It can be hard to find time to finish a video game, especially if you only have a few hours to play a week. In our biweekly column Short game we recommend video games that can be started and ended in a weekend.
Claire is on a camping holiday with her aunt May, but she is also waiting for an important phone call. Unfortunately, the only reception in the park is at the top of the gigantic mountain of the island. Claire & # 39; s trek up the mountain is the core of the game A short walkand how you bring her to the top is fairly open. YOU could go straight up the path to the top of the mountain – but then you miss the point of the game.

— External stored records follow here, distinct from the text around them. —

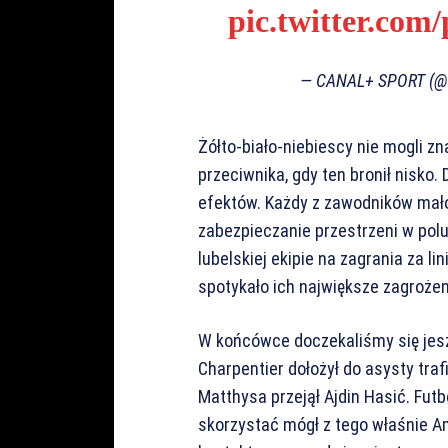
pic.twitter.c
— CANAL+ SPORT (
Żółto-biało-niebiescy nie mogli z
przeciwnika, gdy ten bronił nisko. 
efektów. Każdy z zawodników mał
zabezpieczanie przestrzeni w polu
lubelskiej ekipie na zagrania za l
spotykało ich największe zagrożen
W końcówce doczekaliśmy się jes
Charpentier dołożył do asysty traf
Matthysa przejął Ajdin Hasić. Fu
skorzystać mógł z tego właśnie A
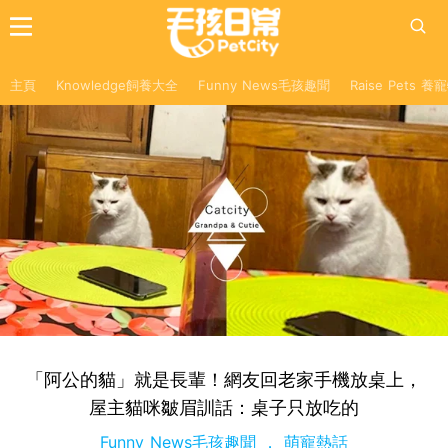
主頁
Knowledge飼養大全
Funny News毛孩趣聞
Raise Pets 
「阿公的貓」就是長輩！網友回老家手機放桌上，
屋主貓咪皺眉訓話：桌子只放吃的
Funny News毛孩趣聞
萌寵熱話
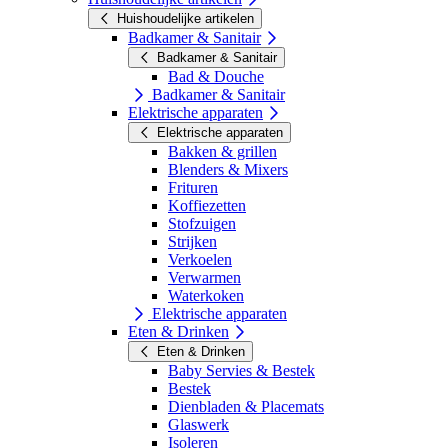
Huishoudelijke artikelen
Badkamer & Sanitair
Badkamer & Sanitair
Bad & Douche
Badkamer & Sanitair
Elektrische apparaten
Elektrische apparaten
Bakken & grillen
Blenders & Mixers
Frituren
Koffiezetten
Stofzuigen
Strijken
Verkoelen
Verwarmen
Waterkoken
Elektrische apparaten
Eten & Drinken
Eten & Drinken
Baby Servies & Bestek
Bestek
Dienbladen & Placemats
Glaswerk
Isoleren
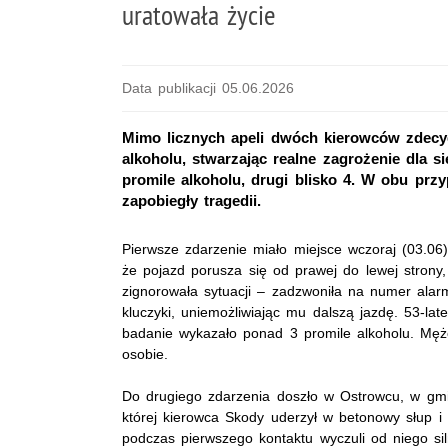
uratowała życie
Data publikacji 05.06.2026
Mimo licznych apeli dwóch kierowców zdecy
alkoholu, stwarzając realne zagrożenie dla s
promile alkoholu, drugi blisko 4. W obu prz
zapobiegły tragedii.
Pierwsze zdarzenie miało miejsce wczoraj (03.06
że pojazd porusza się od prawej do lewej strony
zignorowała sytuacji – zadzwoniła na numer alar
kluczyki, uniemożliwiając mu dalszą jazdę. 53‑lat
badanie wykazało ponad 3 promile alkoholu. Męż
osobie.
Do drugiego zdarzenia doszło w Ostrowcu, w gmin
której kierowca Skody uderzył w betonowy słup i 
podczas pierwszego kontaktu wyczuli od niego sil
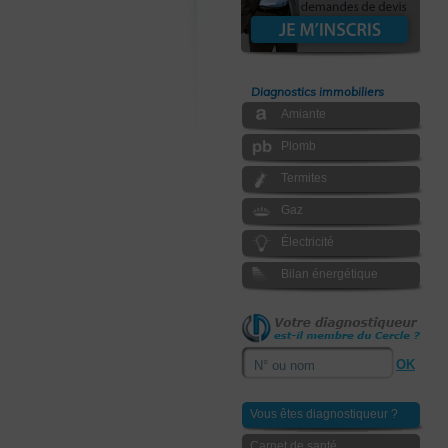
Diagnostics immobiliers
Amiante
Plomb
Termites
Gaz
Électricité
Bilan énergétique
Vous êtes diagnostiqueur ?
Carnet de santé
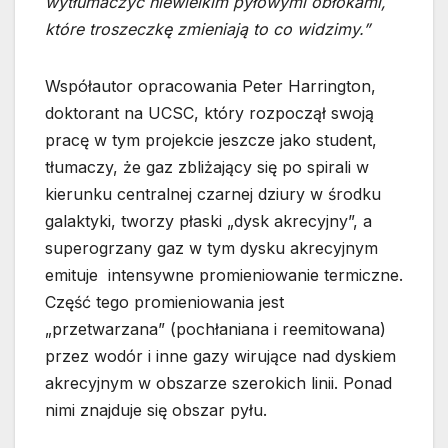
wytłumaczyć niewielkim pyłowymi obłokami,
które troszeczkę zmieniają to co widzimy.”
Współautor opracowania Peter Harrington,
doktorant na UCSC, który rozpoczął swoją
pracę w tym projekcie jeszcze jako student,
tłumaczy, że gaz zbliżający się po spirali w
kierunku centralnej czarnej dziury w środku
galaktyki, tworzy płaski „dysk akrecyjny”, a
superogrzany gaz w tym dysku akrecyjnym
emituje intensywne promieniowanie termiczne.
Część tego promieniowania jest
„przetwarzana” (pochłaniana i reemitowana)
przez wodór i inne gazy wirujące nad dyskiem
akrecyjnym w obszarze szerokich linii. Ponad
nimi znajduje się obszar pyłu.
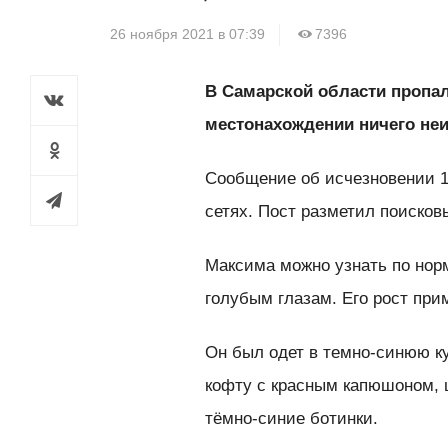
26 ноября 2021 в 07:39
7396
В Самарской области пропал
местонахождении ничего неиз
Сообщение об исчезновении 1
сетях. Пост разметил поисков
Максима можно узнать по нор
голубым глазам. Его рост при
Он был одет в темно-синюю ку
кофту с красным капюшоном, 
тёмно-синие ботинки.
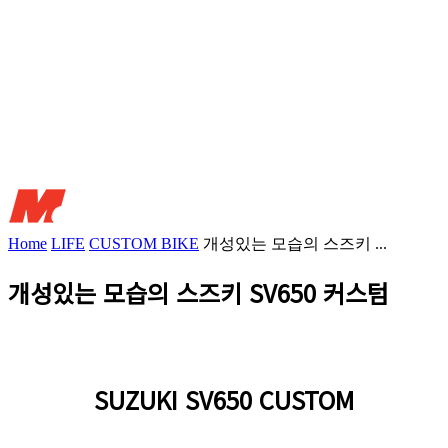
Home
LIFE
CUSTOM BIKE
개성있는 모습의 스즈키 ...
개성있는 모습의 스즈키 SV650 커스텀
SUZUKI SV650 CUSTOM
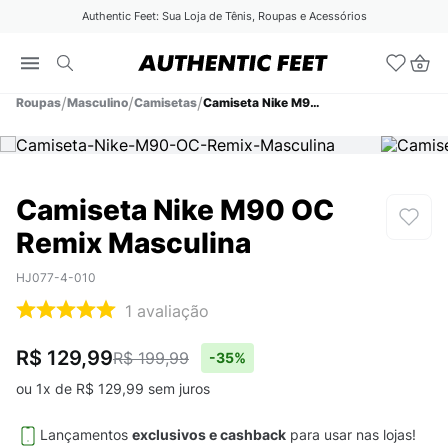
Authentic Feet: Sua Loja de Tênis, Roupas e Acessórios
Roupas
Masculino
Camisetas
Camiseta Nike M90 OC Remix Masculina
Camiseta Nike M90 OC
Remix Masculina
HJ077-4-010
1
avaliação
R$ 129,99
R$ 199,99
-
35%
ou
1
x de
R$
129
,
99
sem juros
Lançamentos
exclusivos e cashback
para usar nas lojas!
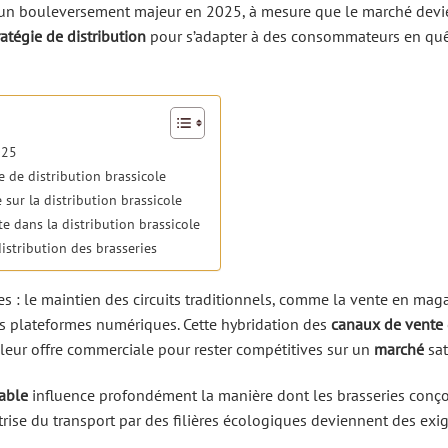
aît un bouleversement majeur en 2025, à mesure que le marché devi
ratégie de distribution
pour s’adapter à des consommateurs en qu
025
 de distribution brassicole
sur la distribution brassicole
e dans la distribution brassicole
istribution des brasseries
es : le maintien des circuits traditionnels, comme la vente en mag
 les plateformes numériques. Cette hybridation des
canaux de vente
 leur offre commerciale pour rester compétitives sur un
marché
sat
able
influence profondément la manière dont les brasseries conço
trise du transport par des filières écologiques deviennent des exi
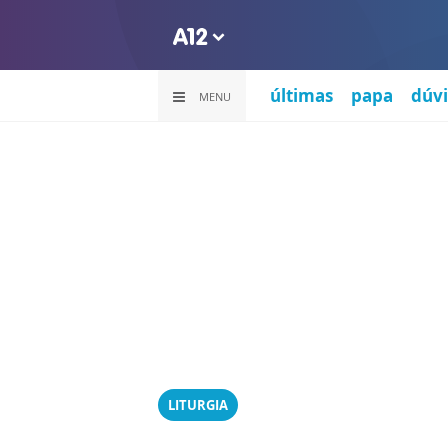
últimas
papa
dúvi
MENU
LITURGIA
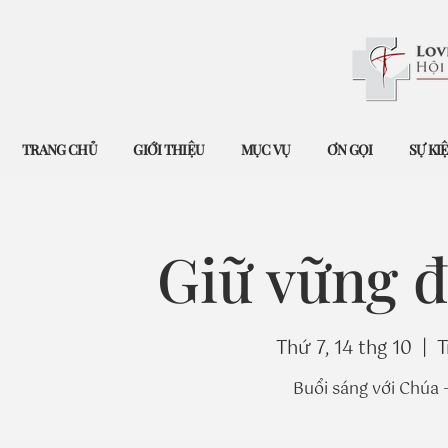
TRANG CHỦ
GIỚI THIỆU
MỤC VỤ
ƠN GỌI
SỰ KI
Giữ vững đ
Thứ 7, 14 thg 10
  |  
T
Buổi sáng với Chúa 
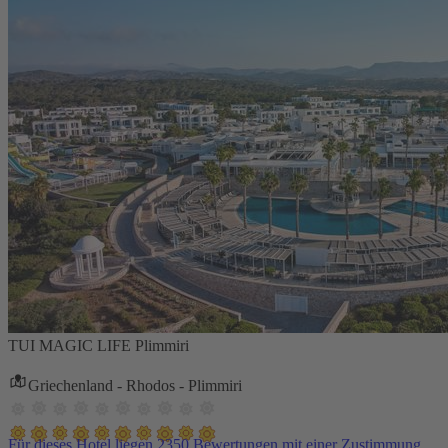
TUI MAGIC LIFE Plimmiri
Griechenland - Rhodos - Plimmiri
Für dieses Hotel liegen 2350 Bewertungen mit einer Zustimmung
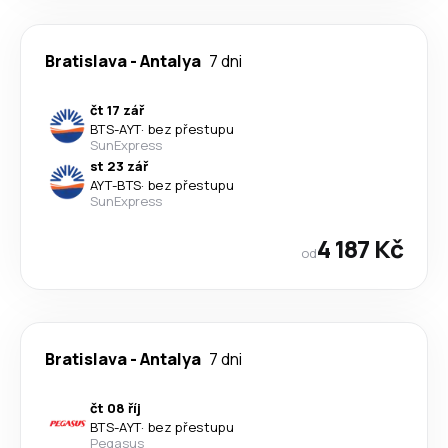
Bratislava
-
Antalya
7 dni
čt 17 zář
BTS
-
AYT
·
bez přestupu
SunExpress
st 23 zář
AYT
-
BTS
·
bez přestupu
SunExpress
4 187 Kč
od
Bratislava
-
Antalya
7 dni
čt 08 říj
BTS
-
AYT
·
bez přestupu
Pegasus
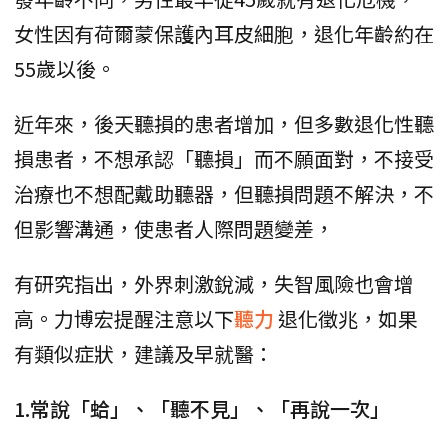
女性因有荷爾蒙保護內耳皮細胞，退化年齡約在
55歲以後。
近年來，後天聽損的患者增加，但多數退化性聽
損患者，不想承認「聽損」而不願面對，不接受
治療也不想配戴助聽器，但聽損問題不解決，不
但影響溝通，使患者人際問題變差，
有研究指出，外界刺激銳減，失智風險也會增
高。力博宏提醒注意以下
聽力
退化徵兆，如果
有類似症狀，建議及早就醫：
1.常說「蛤」、「聽不見」、「再說一次」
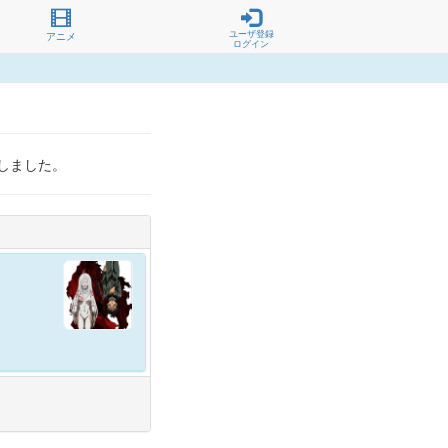
ユーザ登録
アニメ
ログイン
しました。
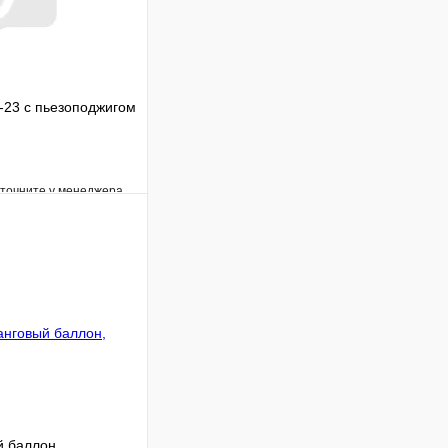
-23 с пьезоподжигом
уточните у менеджера
Сравнение
Под заказ
В корзину
й баллон,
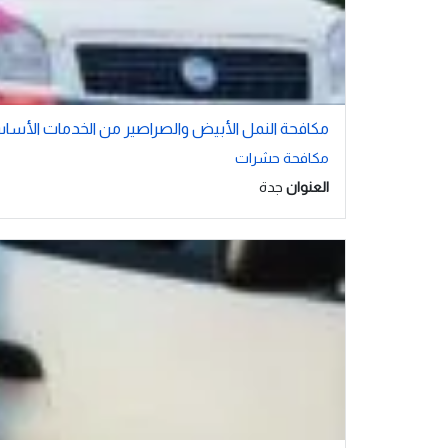
مكافحة النمل الأبيض والصراصير من الخدمات الأسا
مكافحة حشرات
العنوان
جدة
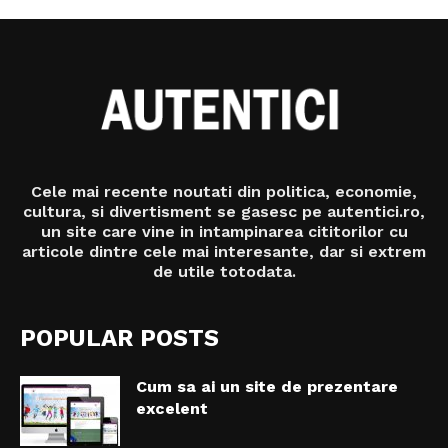
Cele mai recente noutati din politica, economie,
cultura, si divertisment se gasesc pe autentici.ro,
un site care vine in intampinarea cititorilor cu
articole dintre cele mai interesante, dar si extrem
de utile totodata.
POPULAR POSTS
Cum sa ai un site de prezentare
excelent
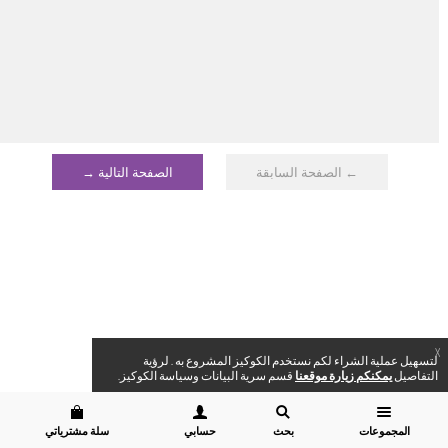
← الصفحة السابقة
الصفحة التالية →
X
لتسهيل عملية الشراء لكم نستخدم الكوكيز المشروع به . لرؤية
التفاصيل
يمكنكم زيارة موقعنا
قسم سرية البيانات وسياسة الكوكيز.
المجموعات
بحث
حسابي
سلة مشترياتي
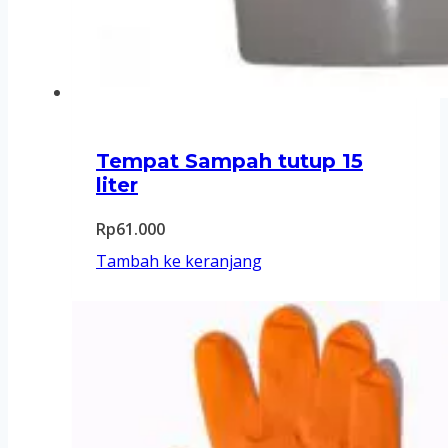
Tempat Sampah tutup 15
liter
Rp
61.000
Tambah ke keranjang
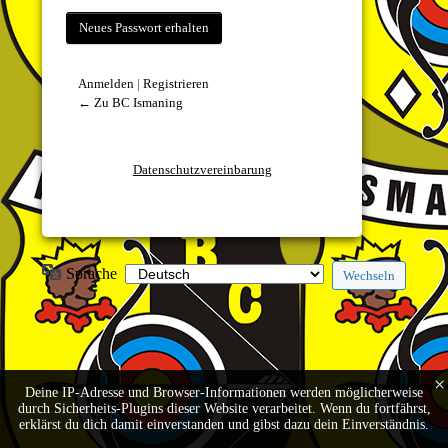
Anmelden
|
Registrieren
← Zu BC Ismaning
Datenschutzvereinbarung
Sprache
×
Deine IP-Adresse und Browser-Informationen werden möglicherweise
durch Sicherheits-Plugins dieser Website verarbeitet. Wenn du fortfährst,
erklärst du dich damit einverstanden und gibst dazu dein Einverständnis.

A short walk feels like what you would get if you turned around Animal crossing in an adventure game such as The Legend of Zelda: Breath of the Wild. Yes, it is an experience full of nice cartoon animal people, but more importantly A short walk has a similar sensitivity to those two Nintendo games. Like both, the goal of the game is less important than how you spend your time getting it. And so your journey ends on a mountain full of much smaller tasks, such as in Animal crossing, are nice and relaxing.
You can spend time collecting shells, searching for buried treasures, fishing or helping other visitors to the park find lost items. While these serve as a relaxing distraction, the rewards of doing them also help you climb the mountain. At the start of her journey, Claire can only jump, slide and climb walls or cliffs until she becomes too tired and lets go. But by completing these ancillary activities, you usually get a kind of tool that allows you to perform more actions, such as running by getting running shoes or digging by getting a kick.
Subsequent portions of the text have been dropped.